Et, comme Silvère gardait le silence, elle vit qu’elle l’avait mécontenté. Toute sa fièvre tomba. Elle balbutia d’une voix suppliante :

— Tu ne m’en veux pas ? C’est ton départ qui me chagrine et qui me jette à ces idées-là. Je sais bien que tu as raison, que je dois être humble…

Elle se mit à pleurer. Silvère, ému, prit ses mains qu’il baisa.

— Voyons, dit-il tendrement, tu vas de la colère aux larmes comme une enfant. Il faut être raisonnable. Je ne te gronde pas… Je voudrais simplement te voir plus heureuse, et cela dépend beaucoup de toi.

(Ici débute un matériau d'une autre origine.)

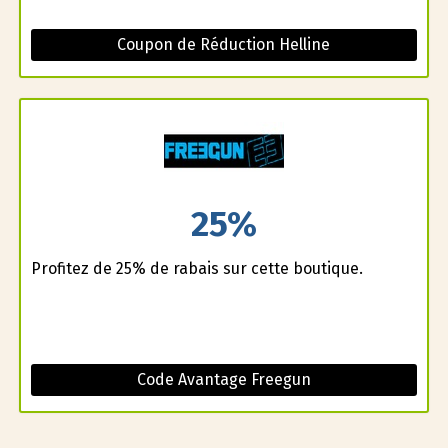
Coupon de Réduction Helline
25%
Profitez de 25% de rabais sur cette boutique.
Code Avantage Freegun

Le drame dont Miette venait d’évoquer si douloureusement le souvenir, laissa les amoureux tout attristés pendant quelques minutes. Ils continuèrent à marcher, la tête basse, troublés par leurs pensées. Au bout d’un instant :

— Me crois-tu beaucoup plus heureux que toi ? demanda Silvère, revenant malgré lui à la conversation. Si ma grand’mère ne m’avait pas recueilli et élevé, que serais-je devenu ? À part l’oncle Antoine, qui est ouvrier comme moi et qui m’a appris à aimer la république, tous mes autres parents ont l’air de craindre que je ne les salisse, quand je passe à côté d’eux.

Il s’animait en parlant ; il s’était arrêté, retenant Miette au milieu de la route.

— Dieu m’est témoin, continua-t-il, que je n’envie et que je ne déteste personne. Mais, si nous triomphons, il faudra que je leur dise leur fait, à ces beaux messieurs. C’est l’oncle Antoine qui en sait long là-dessus. Tu verras à notre retour. Nous vivrons tous libres et heureux.

Miette l’entraîna doucement. Ils se remirent à marcher.